Gary Johnson’s Spending Record as Compared to his Republican Contemporaries
ALBUQUERQUE — Is former New Mexico governor and Libertarian presidential candidate Gary Johnson a fiscal conservative? Despite his having vetoed upwards of 700 bills – more than any governor in the nation at the time – a National Review columnist, James Spiller argued that Johnson is “not conservative and not even all that libertarian” based largely on Johnson’s fiscal record which he further labels “big-government.”
Rio Grande Foundation policy analyst Tristan Goodwin answers this question in his new policy brief, “How Fiscally Conservative? Gary Johnson’s Spending Record vs. his Republican Contemporaries.” Rather than using arbitrary data points to formulate his answer, Goodwin examines the spending records of Johnson’s Republican contemporaries, especially those “big names” or governors who ran for higher office.

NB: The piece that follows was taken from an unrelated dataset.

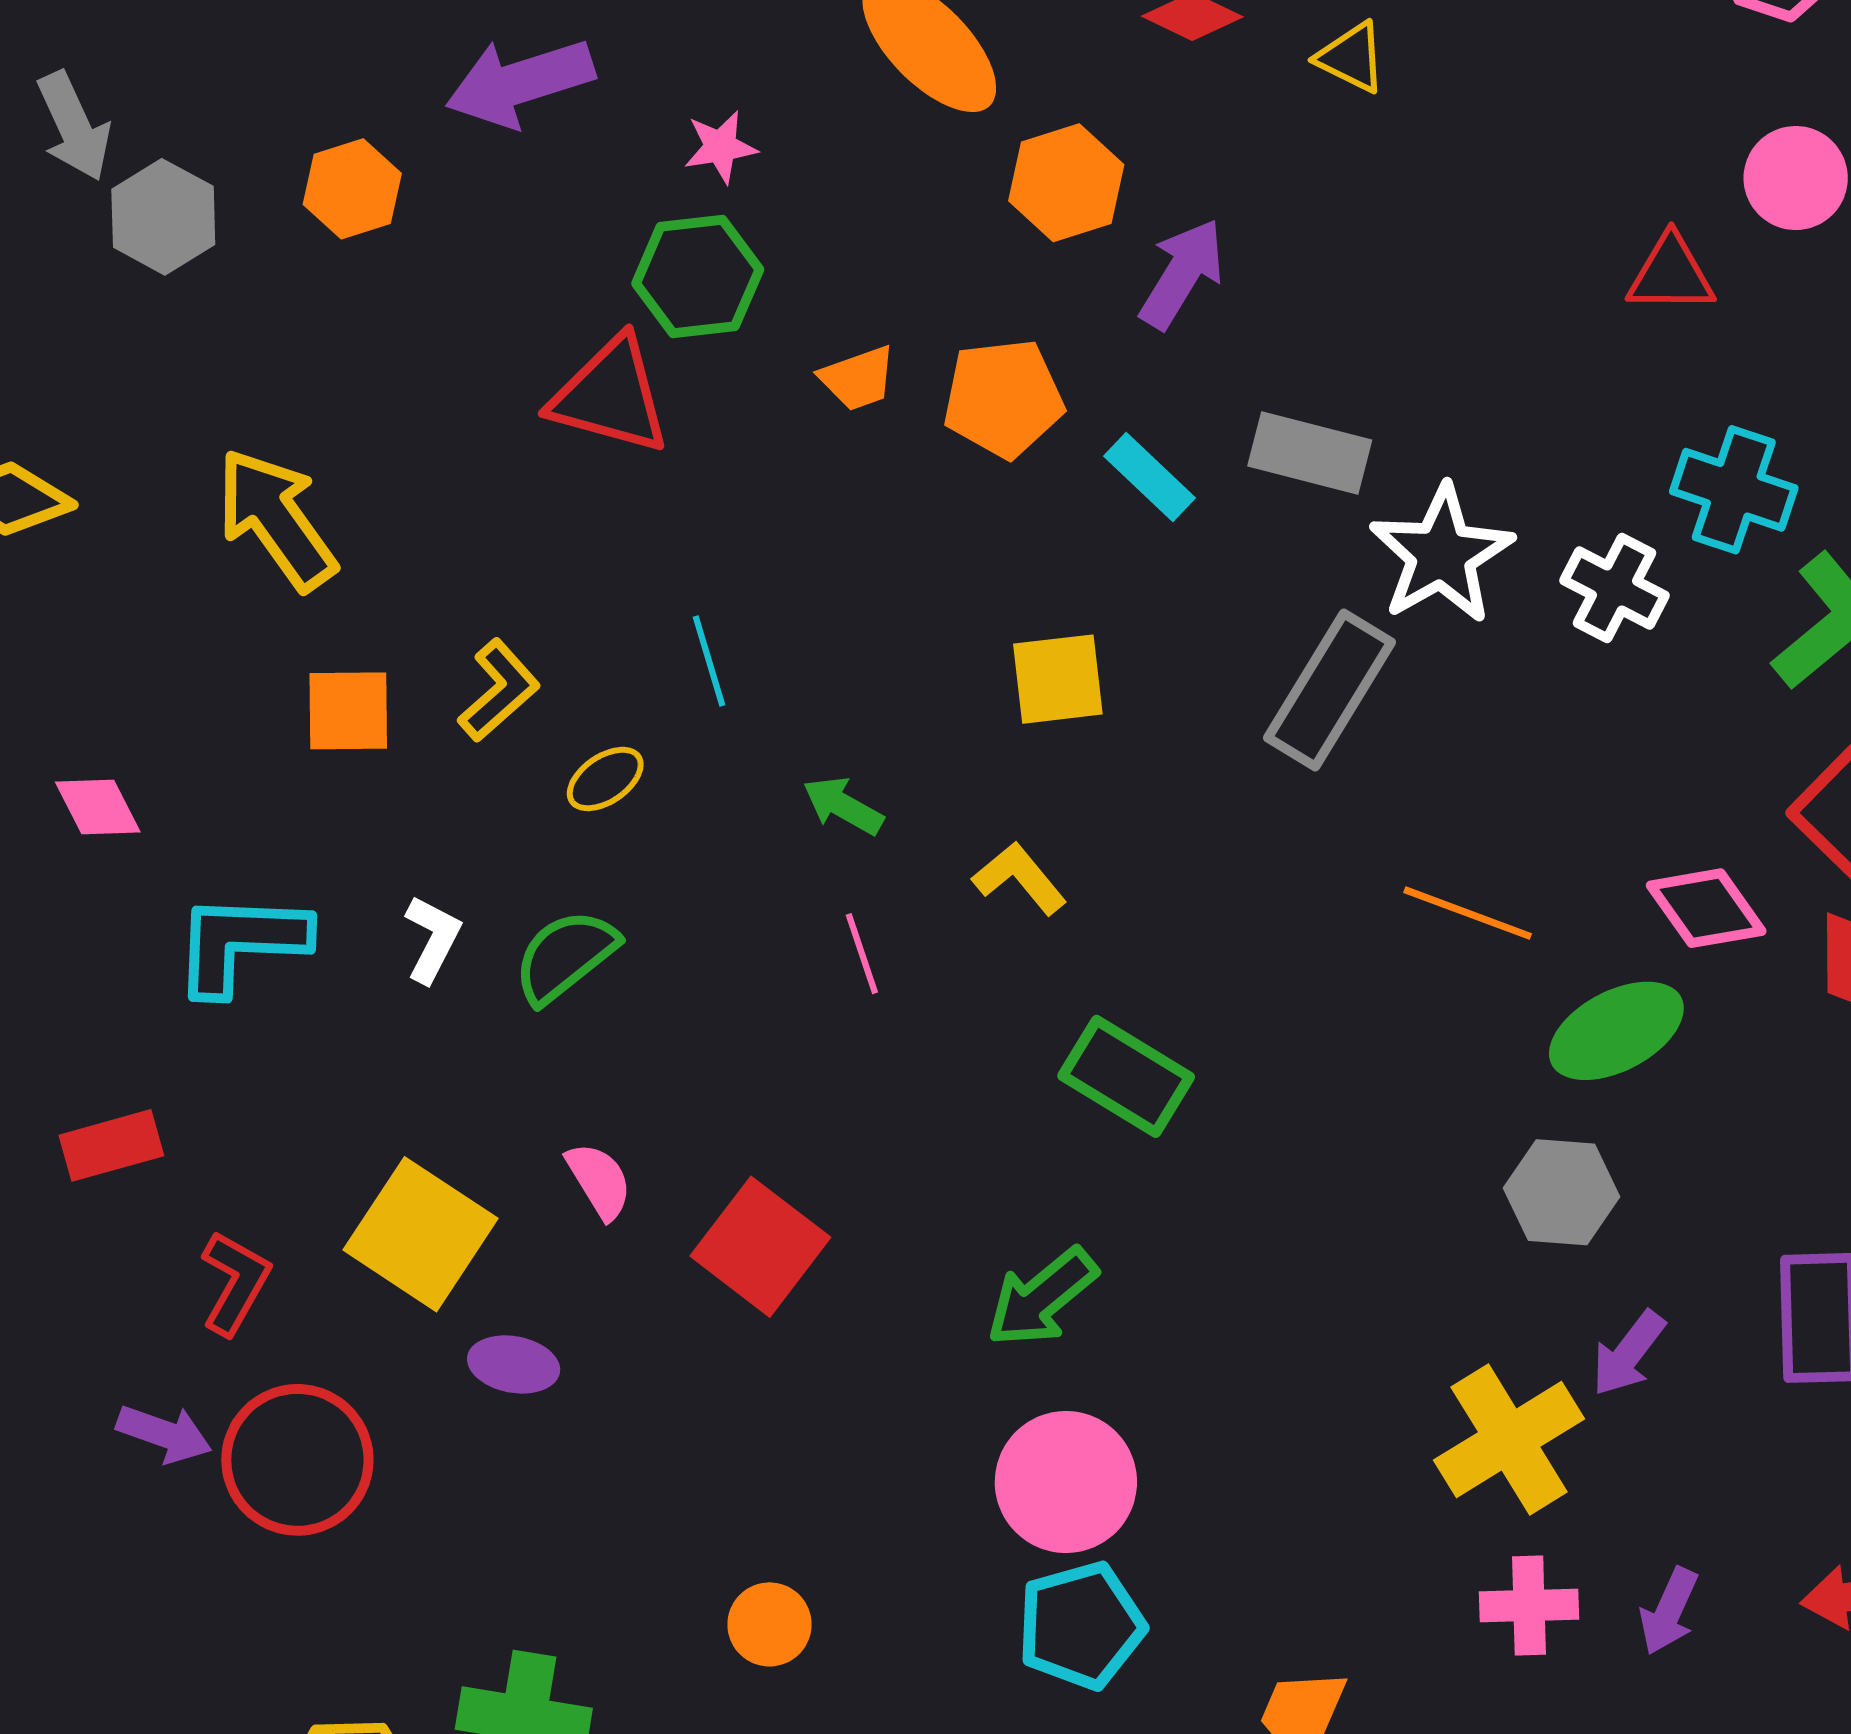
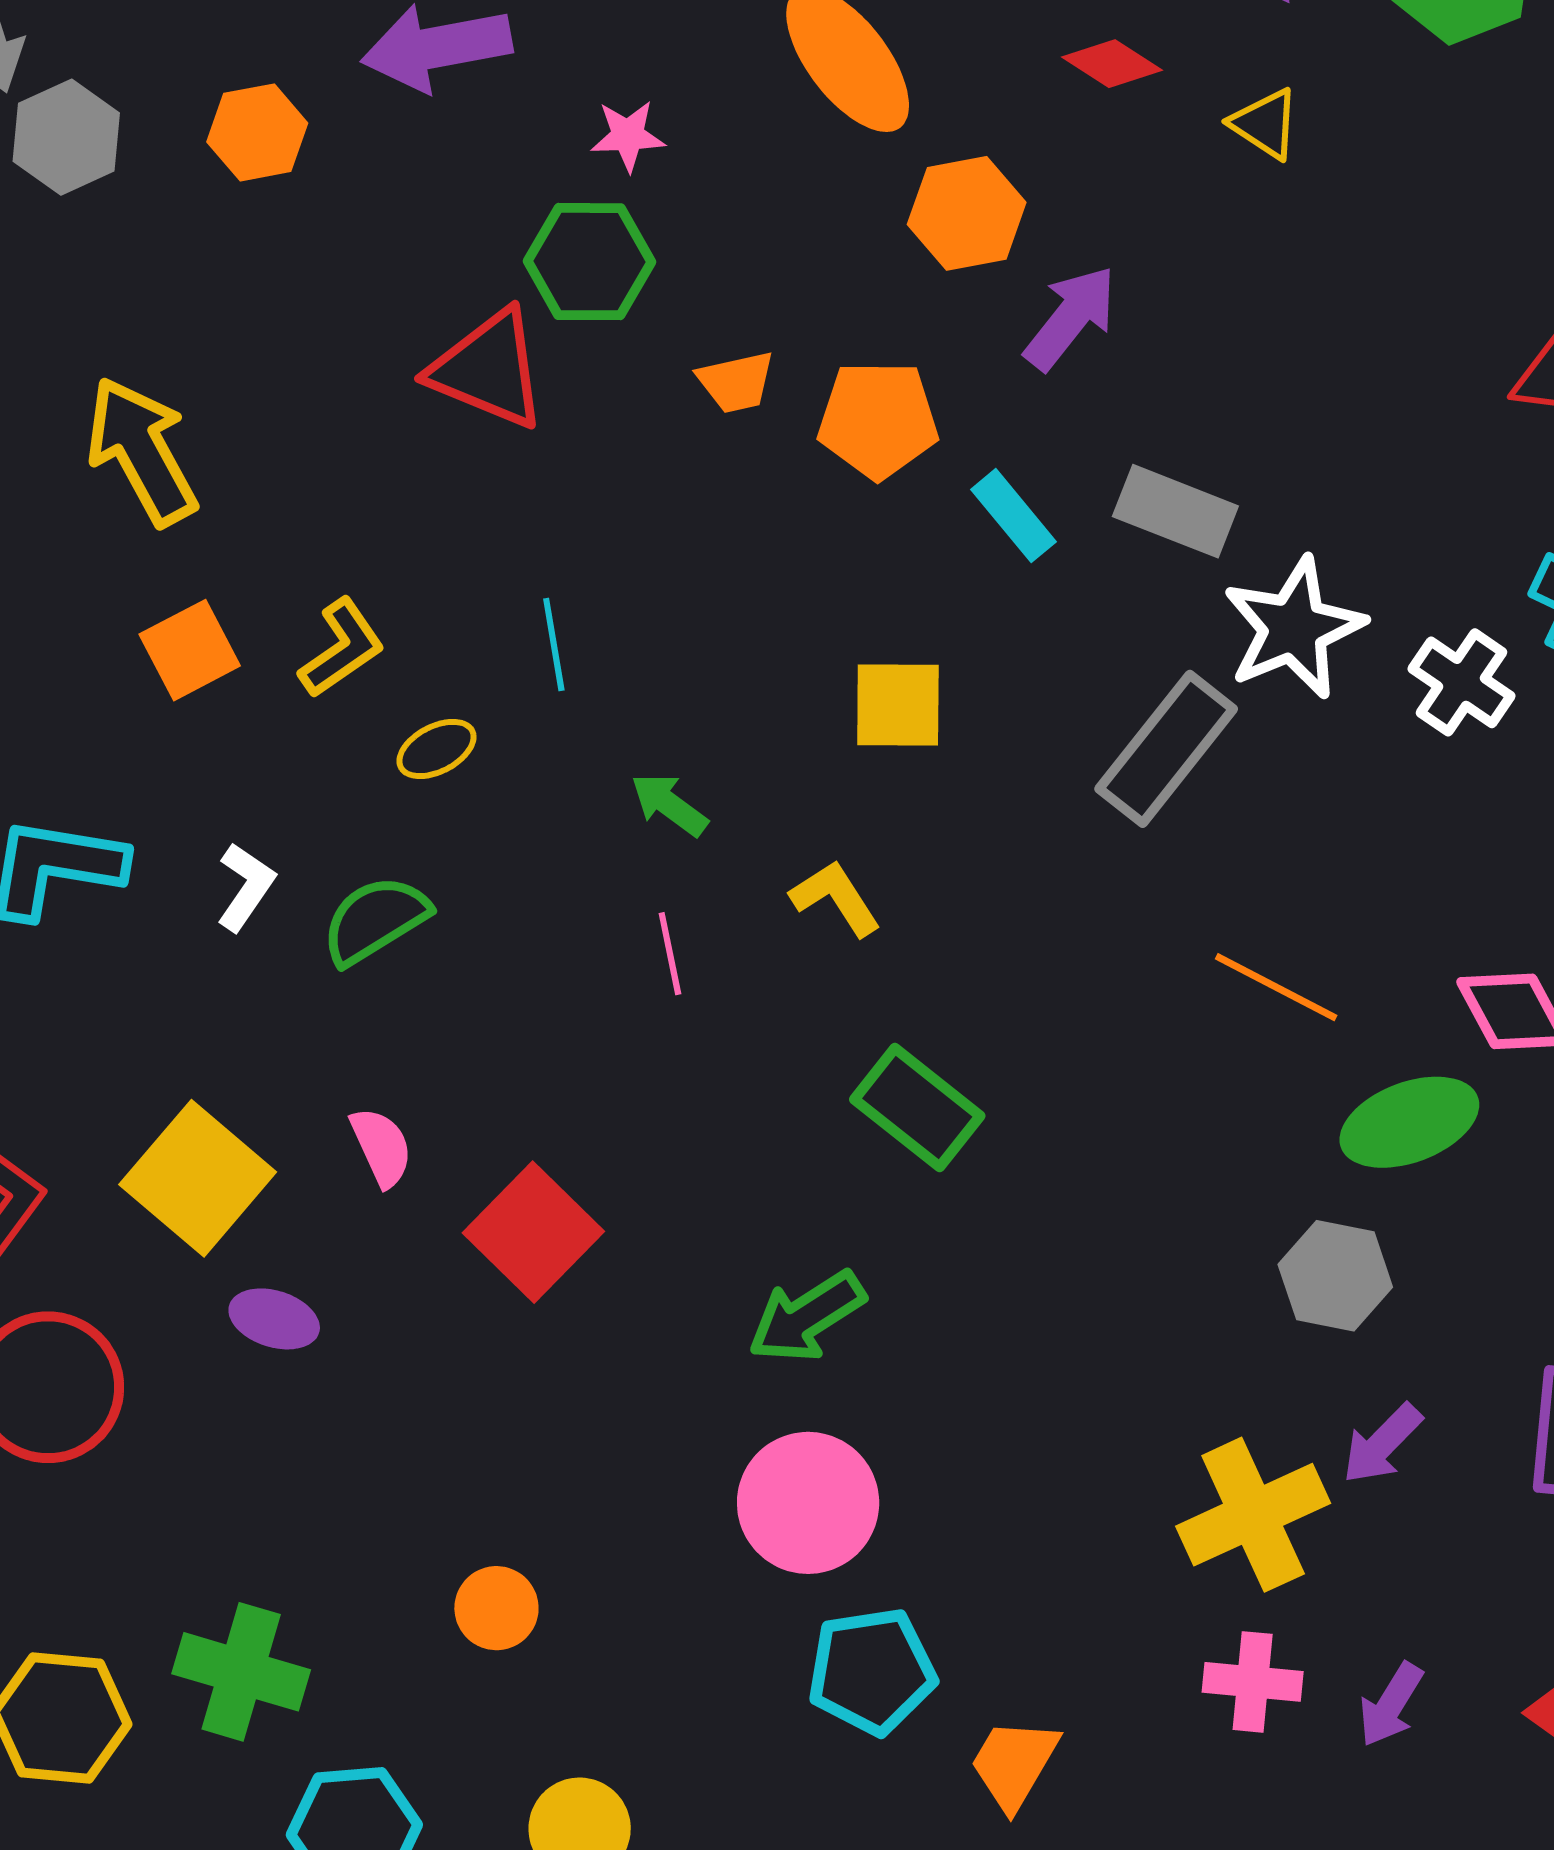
orange square: (348, 711) -> (190, 650), turned -34
cyan pentagon: (1081, 1625) -> (872, 1671), moved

Goodwin first acknowledges the reality that every governor, like every president, faces different pressures and realities from their legislatures. Johnson’s Legislature was dominated 60-40% by Democrats during his time in office.
As seen in the chart below, Johnson was not by himself the most frugal Republican of the era (Engler and future two-time presidential candidate Mike Huckabee were more restrained), but Johnson was far more conservative than future Republican President George W. Bush.
Ultimately, noted Goodwin, while hard-core Libertarians might rather see smaller numbers or even spending cuts next to their standard-bearer’s name, the much-larger group of disaffected, fiscally-conservative Republican voters searching for an alternative to Donald Trump can comfortably support Gary Johnson.